The A40 road, the London to Fishguard trunk route, passes through Wolfscastle and provides the main transport route to and from the village, with a regular bus service connecting with the major towns of the area.

The main railway line from Swansea to Fishguard Harbour passes through Ford. At one time, there was a station named at the point where the A40 road crosses the railway for both passengers and the loading of milk from local farms, but this was closed in 1964 when the local train service between Fishguard and Clarbeston Road was withdrawn. At the present time (2018) the line carries two daily services each way between Swansea and Fishguard Harbour, timed to connect at Swansea with services from London Paddington and at Fishguard with the Irish ferry service to Rosslare, plus a limited number of local services between Fishguard, Clarbeston Road and Haverfordwest. The latter were reintroduced in 2012, almost fifty years after being withdrawn, but the station at Wolf's Castle was not reopened as part of this initiative.

== History ==
Musland Farm was once the residence of Captain William Davies Evans, the first utiliser of the Evans Gambit in chess.

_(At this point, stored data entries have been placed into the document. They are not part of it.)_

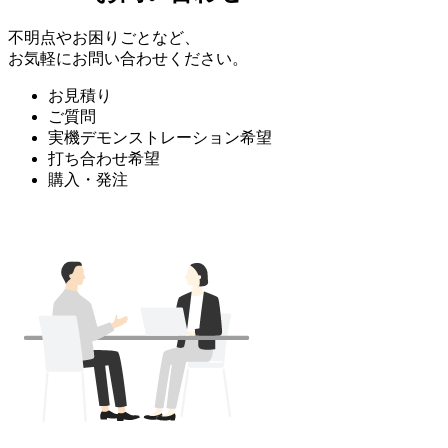
不明点やお困りごとなど、
お気軽にお問い合わせください。
お見積り
ご質問
実機デモンストレーション希望
打ち合わせ希望
購入・発注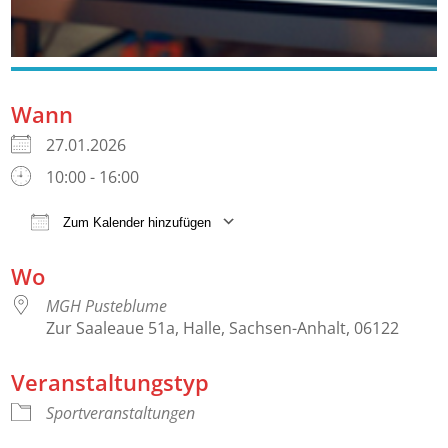
Wann
27.01.2026
10:00 - 16:00
Zum Kalender hinzufügen
ICS herunterladen
Google Kalender
Wo
MGH Pusteblume
Zur Saaleaue 51a, Halle, Sachsen-Anhalt, 06122
Veranstaltungstyp
Sportveranstaltungen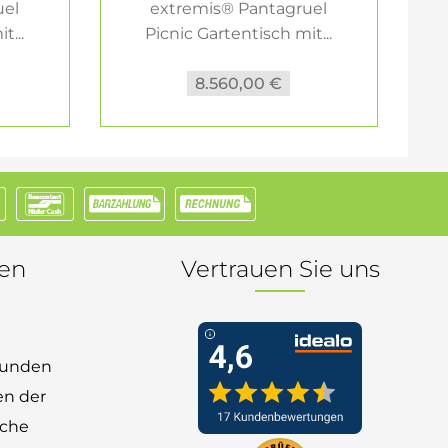
uel
extremis® Pantagruel
t...
Picnic Gartentisch mit...
8.560,00 €
nen
Vertrauen Sie uns
 Kunden
en der
nche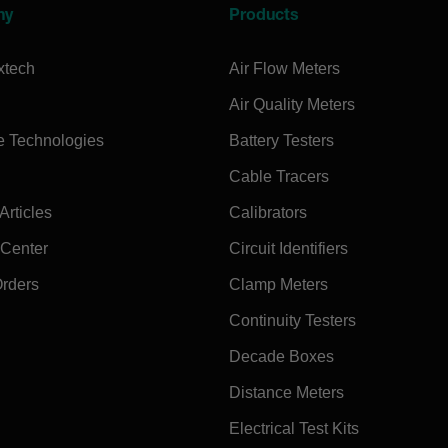
ny
Products
xtech
Air Flow Meters
Air Quality Meters
e Technologies
Battery Testers
Cable Tracers
rticles
Calibrators
 Center
Circuit Identifiers
Orders
Clamp Meters
Continuity Testers
Decade Boxes
Distance Meters
Electrical Test Kits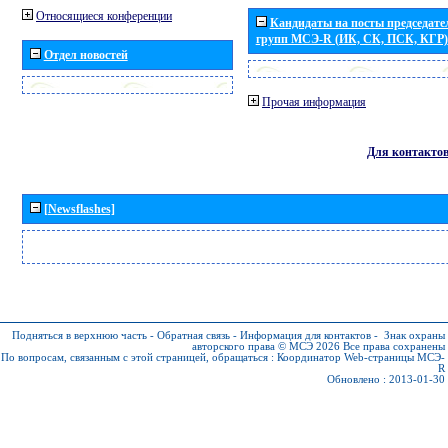
Относящиеся конференции
Кандидаты на посты председател
групп МСЭ-R (ИК, СК, ПСК, КГР)
Отдел новостей
Прочая информация
Для контакто
[Newsflashes]
Подняться в верхнюю часть
-
Обратная связь
-
Информация для контактов
-
Знак охраны
авторского права © МСЭ 2026
Все права сохранены
По вопросам, связанным с этой страницей, обращаться :
Координатор Web-страницы МСЭ-
R
Обновлено : 2013-01-30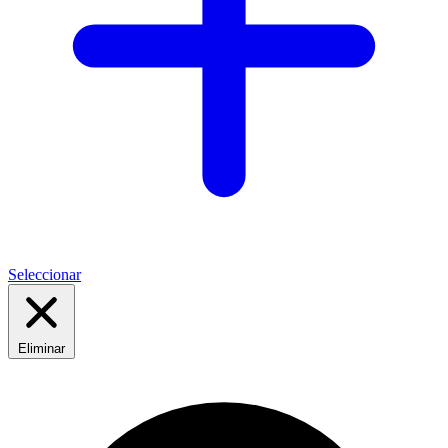
Seleccionar
Eliminar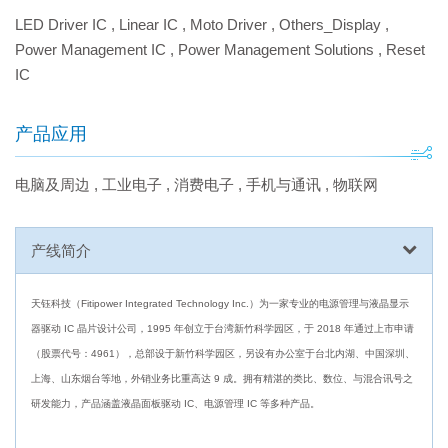
LED Driver IC
,
Linear IC
,
Moto Driver
,
Others_Display
,
Power Management IC
,
Power Management Solutions
,
Reset
IC
产品应用
电脑及周边
,
工业电子
,
消费电子
,
手机与通讯
,
物联网
产线简介
天钰科技（Fitipower Integrated Technology Inc.）为一家专业的电源管理与液晶显示
器驱动 IC 晶片设计公司，1995 年创立于台湾新竹科学园区，于 2018 年通过上市申请
（股票代号：4961），总部设于新竹科学园区，另设有办公室于台北内湖、中国深圳、
上海、山东烟台等地，外销业务比重高达 9 成。拥有精湛的类比、数位、与混合讯号之
研发能力，产品涵盖液晶面板驱动 IC、电源管理 IC 等多种产品。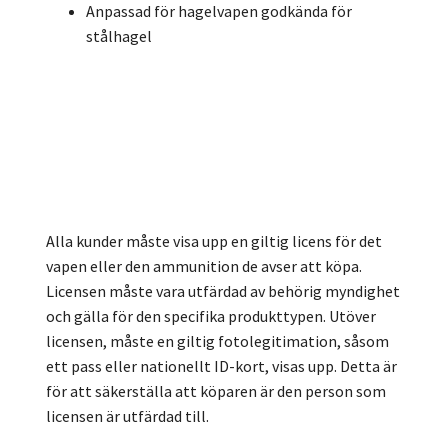
Anpassad för hagelvapen godkända för
stålhagel
Alla kunder måste visa upp en giltig licens för det
vapen eller den ammunition de avser att köpa.
Licensen måste vara utfärdad av behörig myndighet
och gälla för den specifika produkttypen. Utöver
licensen, måste en giltig fotolegitimation, såsom
ett pass eller nationellt ID-kort, visas upp. Detta är
för att säkerställa att köparen är den person som
licensen är utfärdad till.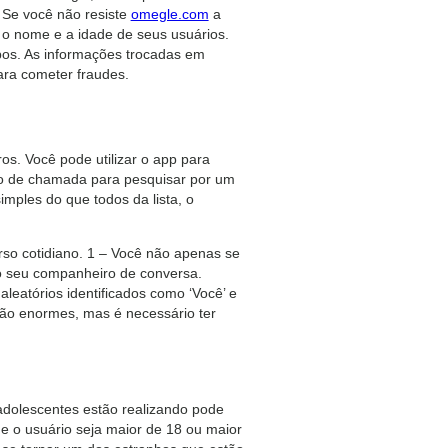
 Se você não resiste
omegle.com
a
 o nome e a idade de seus usuários.
bos. As informações trocadas em
ara cometer fraudes.
s. Você pode utilizar o app para
ão de chamada para pesquisar por um
imples do que todos da lista, o
rso cotidiano. 1 – Você não apenas se
o seu companheiro de conversa.
leatórios identificados como ‘Você’ e
 são enormes, mas é necessário ter
 adolescentes estão realizando pode
e o usuário seja maior de 18 ou maior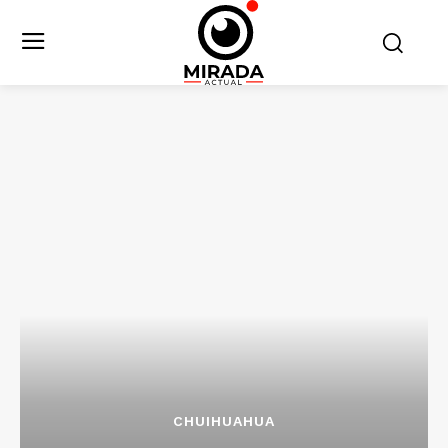
CHUIHUAHUA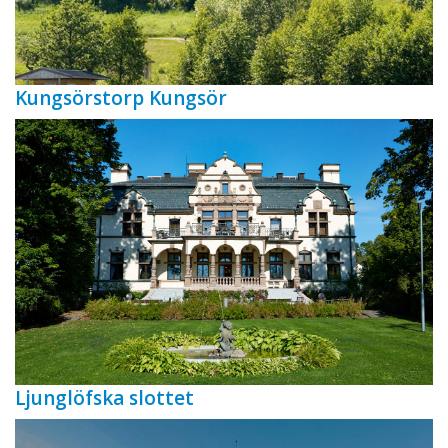
Kungsörstorp Kungsör
Ljunglöfska slottet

The castle formed part of the series of defences constructed by the Normans after 1093 known as the Landsker Line, providing a general boundary between the English-speaking south and the Welsh-speaking north.

A Romano-British villa was excavated by the antiquarian Richard Fenton, hinting that Roman influence extended further west than had previously been thought. It has been subjected to a recent investigation to ascertain its exact location.

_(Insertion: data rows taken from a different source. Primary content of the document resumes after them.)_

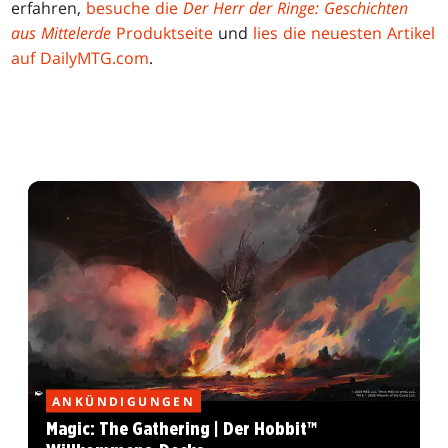
erfahren,
besuche die
Der Herr der Ringe: Geschichten
aus Mittelerde
Produktseite
und
lies die neuesten Artikel
auf DailyMTG.com
.
ANKÜNDIGUNGEN
Magic: The Gathering | Der Hobbit™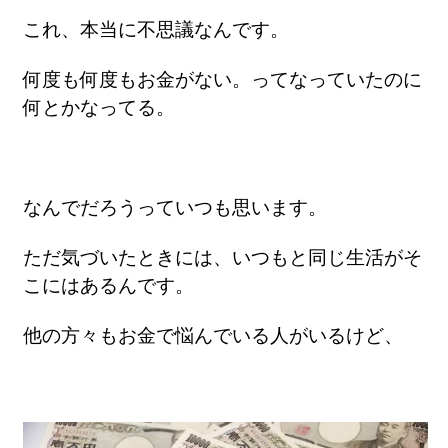
これ、本当に不思議なんです。
何度も何度もお金がない。ってなっていたのに
何とかなってる。
なんでだろうっていつも思います。
ただ気づいたときには、いつもと同じ生活がそ
こにはあるんです。
他の方々もお金で悩んでいる人がいるけど、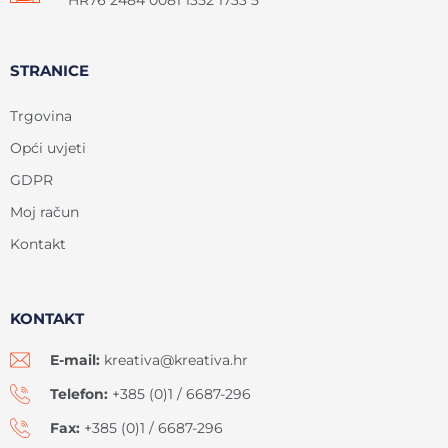
HR76 2484 0081 1352 1733 5
STRANICE
Trgovina
Opći uvjeti
GDPR
Moj račun
Kontakt
KONTAKT
E-mail:
kreativa@kreativa.hr
Telefon:
+385 (0)1 / 6687-296
Fax:
+385 (0)1 / 6687-296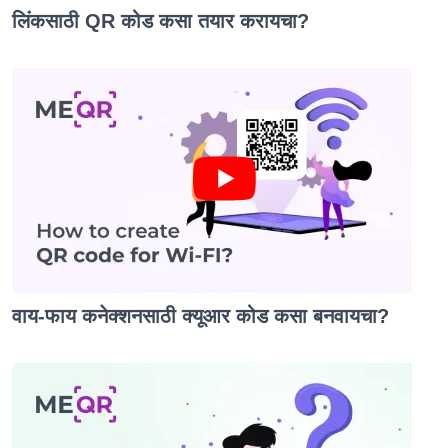
लिंकसाठी QR कोड कसा तयार करायचा?
वाय-फाय कनेक्शनसाठी क्यूआर कोड कसा बनवायचा?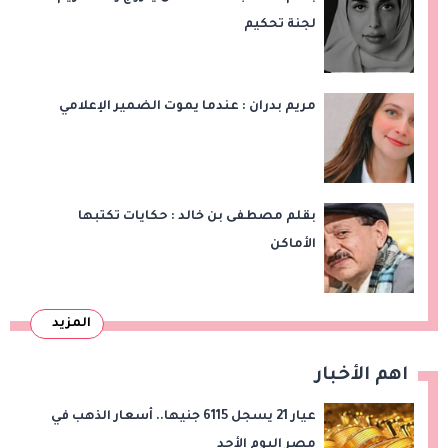
لجنة تحكيم
مريم بدران : عندما يموت الضمير الإعلامي
بقلم مصطفى بن خالد : حكايات تكتبها
الأماكن
المزيد
اهم الأخبار
عيار 21 يسجل 6115 جنيها.. أسعار الذهب في
مصر اليوم الأحد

The railway from Clarbeston Road station to Letterston Junction, 4¾ miles along the line north of the village, opened in 1906, replacing the former North Pembrokeshire & Fishguard Railway route from Clynderwen to Fishguard via Maenclochog and Rosebush, which did not pass close to Wolf's Castle.

== Economy ==
Mainly agricultural due to its rural location, the village does boast both the Wolfscastle Country Hotel and a public house, the Wolfe Inn. Agriculture involves dairy, sheep and beef farming, and several farms can be found within the village and its environs.

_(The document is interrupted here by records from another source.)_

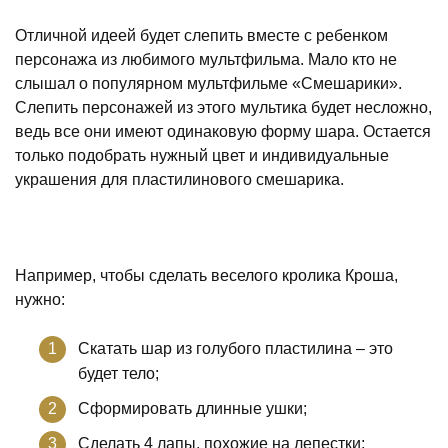
Отличной идеей будет слепить вместе с ребенком
персонажа из любимого мультфильма. Мало кто не
слышал о популярном мультфильме «Смешарики».
Слепить персонажей из этого мультика будет несложно,
ведь все они имеют одинаковую форму шара. Остается
только подобрать нужный цвет и индивидуальные
украшения для пластилинового смешарика.
Например, чтобы сделать веселого кролика Кроша,
нужно:
Скатать шар из голубого пластилина – это
будет тело;
Сформировать длинные ушки;
Сделать 4 лапы, похожие на лепестки;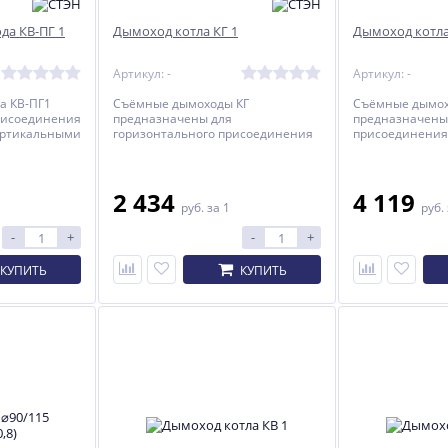
да КВ-ПГ 1
Дымоход котла КГ 1
Дымоход котла
Артикул: -
Артикул: -
а КВ-ПГ1
Съёмные дымоходы КГ
Съёмные дымох
рисоединения
предназначены для
предназначены
вертикальными
горизонтального присоединения
присоединения
ичным
отопительных котлов КАРАКАН и
котлов КАРАКАН
КОБАЛЬТ к круглому стальному
кирпичному ды
дымоходу.
2 434
4 119
руб.
за 1
руб.
-
+
-
+
КУПИТЬ
КУПИТЬ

Previous economic assets included slate quarrying near Sealyham, roadstone quarrying in Treffgarne gorge and a village post office, all of which have ceased operating. Also, the running of the hall merited the employment of staff.

== Community ==
A Welsh Independent chapel, known as Pen-y-Bont, stands near the river in Ford. Several churches are to be found in the area – St Margaret's in Wolfscastle itself, St Michael's in Treffgarne, and St Dogfael's at St Dogwells (a grade II* listed building).

A community council meets monthly in the village. Every summer the Wolfscastle Festival week is held and the community council sponsors the village's annual entry in the Wales in Bloom competition. In 2005 the village won the Small Village Trophy and was runner-up in 2006. A small, twin-classroom County Primary school, built in 1834, completes the community aspect of the village.